[THE PROBLEM]
Copy out each line of the material that includes the word "HTTP".

== Segment start ==

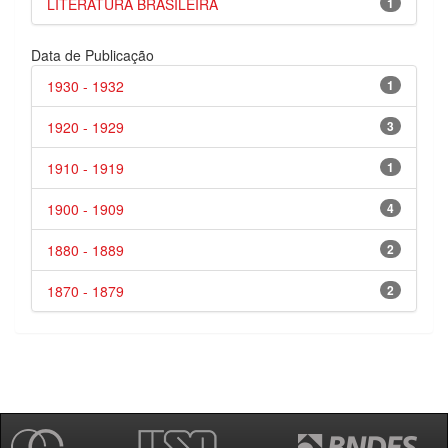
LITERATURA BRASILEIRA
1
Data de Publicação
1930 - 1932
1
1920 - 1929
3
1910 - 1919
1
1900 - 1909
4
1880 - 1889
2
1870 - 1879
2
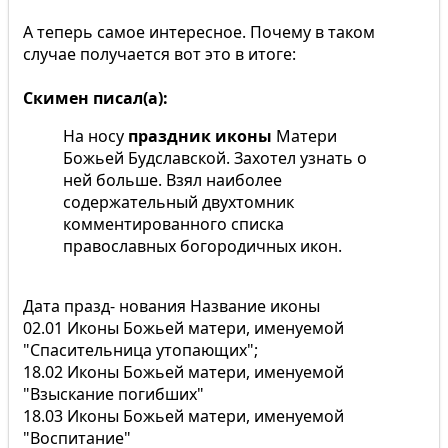
А теперь самое интересное. Почему в таком
случае получается вот это в итоге:
Скимен писал(а):
На носу
праздник иконы
Матери
Божьей Будславской. Захотел узнать о
ней больше. Взял наиболее
содержательный двухтомник
комментированного списка
православных богородичных икон.
Дата празд- нования Название иконы
02.01 Иконы Божьей матери, именуемой
"Спасительница утопающих";
18.02 Иконы Божьей матери, именуемой
"Взыскание погибших"
18.03 Иконы Божьей матери, именуемой
"Воспитание"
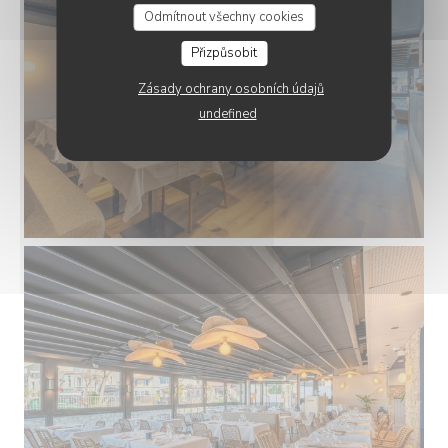
Odmítnout všechny cookies
Přizpůsobit
Zásady ochrany osobních údajů
undefined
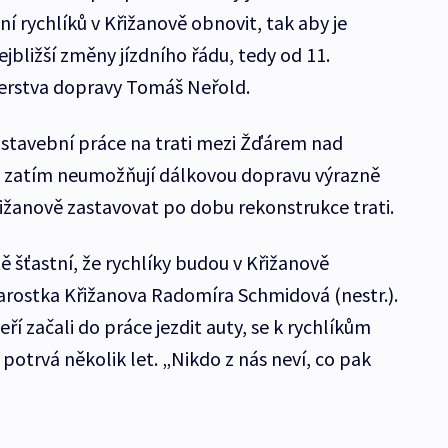
í rychlíků v Křižanově obnovit, tak aby je
ejbližší změny jízdního řádu, tedy od 11.
terstva dopravy Tomáš Neřold.
stavební práce na trati mezi Žďárem nad
 zatím neumožňují dálkovou dopravu výrazně
řižanově zastavovat po dobu rekonstrukce trati.
ě šťastní, že rychlíky budou v Křižanově
arostka Křižanova Radomíra Schmidová (nestr.).
eří začali do práce jezdit auty, se k rychlíkům
 potrvá několik let. „Nikdo z nás neví, co pak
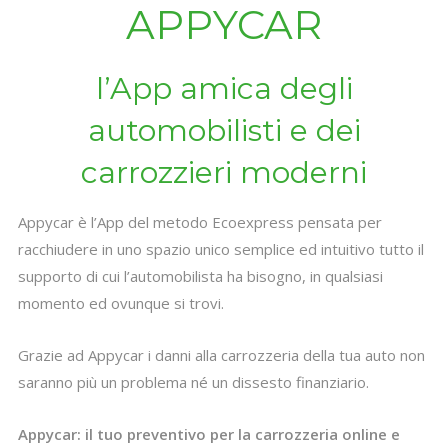
APPYCAR
l’App amica degli
automobilisti e dei
carrozzieri moderni
Appycar è l’App del metodo Ecoexpress pensata per
racchiudere in uno spazio unico semplice ed intuitivo tutto il
supporto di cui l’automobilista ha bisogno, in qualsiasi
momento ed ovunque si trovi.
Grazie ad Appycar i danni alla carrozzeria della tua auto non
saranno più un problema né un dissesto finanziario.
Appycar: il tuo preventivo per la carrozzeria online e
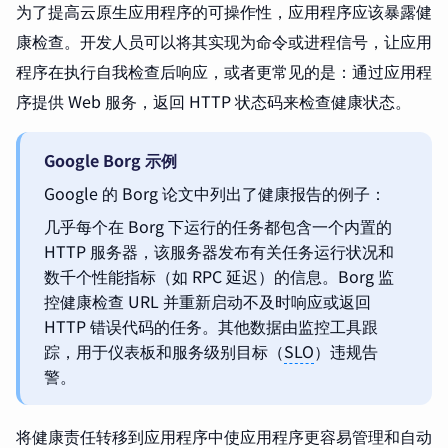
为了提高云原生应用程序的可操作性，应用程序应该暴露健
康检查。开发人员可以将其实现为命令或进程信号，让应用
程序在执行自我检查后响应，或者更常见的是：通过应用程
序提供 Web 服务，返回 HTTP 状态码来检查健康状态。
Google Borg 示例
Google 的 Borg 论文中列出了健康报告的例子：
几乎每个在 Borg 下运行的任务都包含一个内置的
HTTP 服务器，该服务器发布有关任务运行状况和
数千个性能指标（如 RPC 延迟）的信息。Borg 监
控健康检查 URL 并重新启动不及时响应或返回
HTTP 错误代码的任务。其他数据由监控工具跟
踪，用于仪表板和服务级别目标（
SLO
）违规告
警。
将健康责任转移到应用程序中使应用程序更容易管理和自动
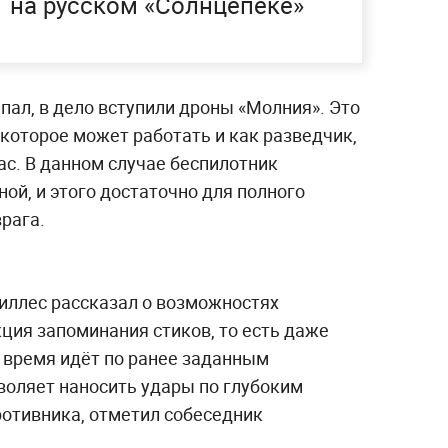
на русском «Солнцепёке»
пал, в дело вступили дроны «Молния». Это
которое может работать и как разведчик,
с. В данном случае беспилотник
ой, и этого достаточно для полного
рага.
иллес рассказал о возможностях
кция запоминания стиков, то есть даже
о время идёт по ранее заданным
воляет наносить удары по глубоким
ротивника, отметил собеседник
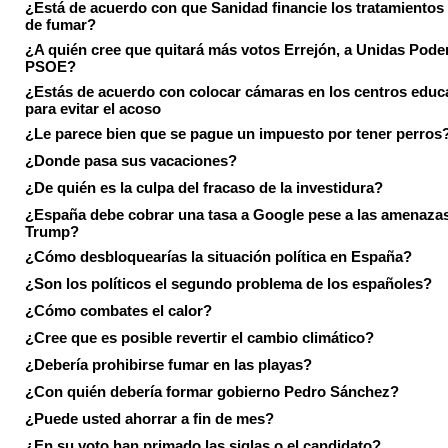
¿Está de acuerdo con que Sanidad financie los tratamientos 
de fumar?
¿A quién cree que quitará más votos Errejón, a Unidas Pode
PSOE?
¿Estás de acuerdo con colocar cámaras en los centros educ
para evitar el acoso
¿Le parece bien que se pague un impuesto por tener perros
¿Donde pasa sus vacaciones?
¿De quién es la culpa del fracaso de la investidura?
¿España debe cobrar una tasa a Google pese a las amenaza
Trump?
¿Cómo desbloquearías la situación política en España?
¿Son los políticos el segundo problema de los españoles?
¿Cómo combates el calor?
¿Cree que es posible revertir el cambio climático?
¿Debería prohibirse fumar en las playas?
¿Con quién debería formar gobierno Pedro Sánchez?
¿Puede usted ahorrar a fin de mes?
¿En su voto han primado las siglas o el candidato?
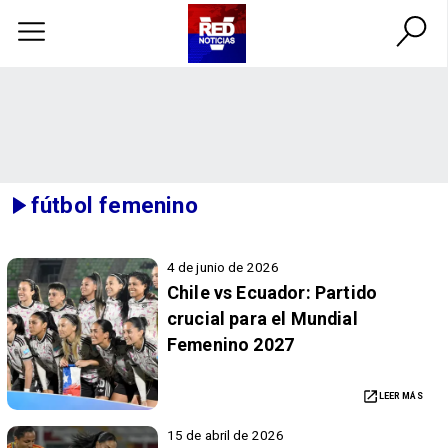
fútbol femenino
4 de junio de 2026
Chile vs Ecuador: Partido
crucial para el Mundial
Femenino 2027
LEER MÁS
15 de abril de 2026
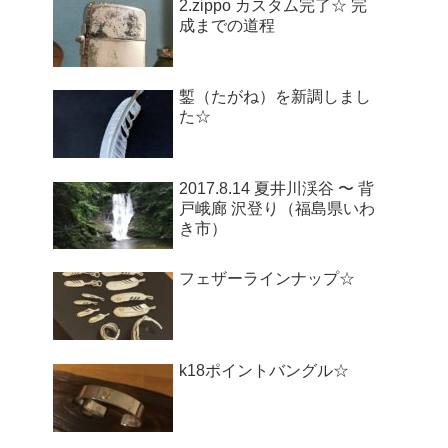
2.zippo カスタム完了☆ 完
成までの道程
鏨（たがね）を新調しまし
た☆
2017.8.14 夏井川渓谷 〜 背
戸峨廊 沢登り（福島県いわ
き市）
フェザーラインナップ☆
k18ポイントバングル☆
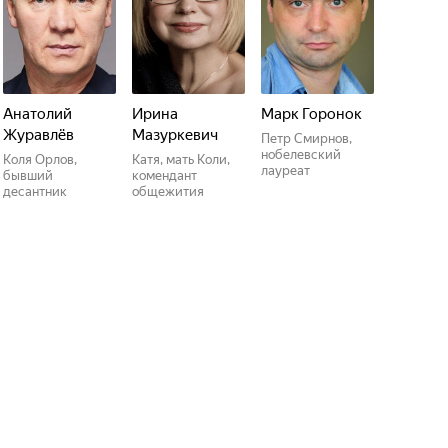
Анатолий
Ирина
Марк Горонок
Журавлёв
Мазуркевич
Петр Смирнов,
нобелевский
Коля Орлов,
Катя, мать Коли,
лауреат
бывший
комендант
десантник
общежития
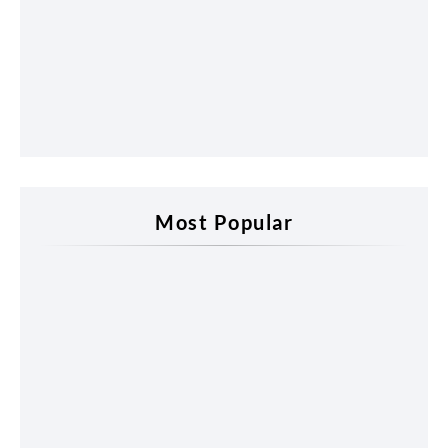
Most Popular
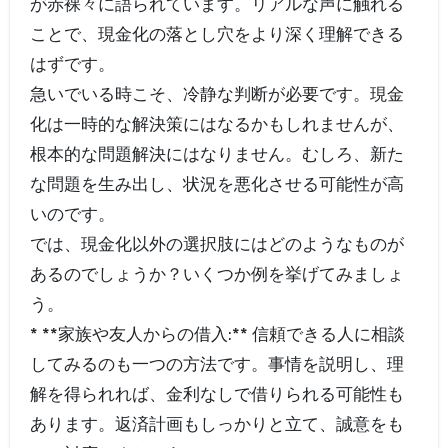
が赤裸々に語られています。リアルな声に触れる
ことで、現金化の落とし穴をより深く理解できる
はずです。
急いでいる時こそ、冷静な判断が必要です。現金
化は一時的な解決策にはなるかもしれませんが、
根本的な問題解決にはなりません。むしろ、新た
な問題を生み出し、状況を悪化させる可能性が高
いのです。
では、現金化以外の選択肢にはどのようなものが
あるのでしょうか？いくつか例を挙げてみましょ
う。
* **家族や友人からの借入:** 信頼できる人に相談
してみるのも一つの方法です。事情を説明し、理
解を得られれば、金利なしで借りられる可能性も
あります。返済計画もしっかりと立て、誠意をも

== Segment end ==

[TASK OUTPUT]
序提供 Web 服务，返回 HTTP 状态码来检查健康状态。
HTTP 服务器，该服务器发布有关任务运行状况和
HTTP 错误代码的任务。其他数据由监控工具跟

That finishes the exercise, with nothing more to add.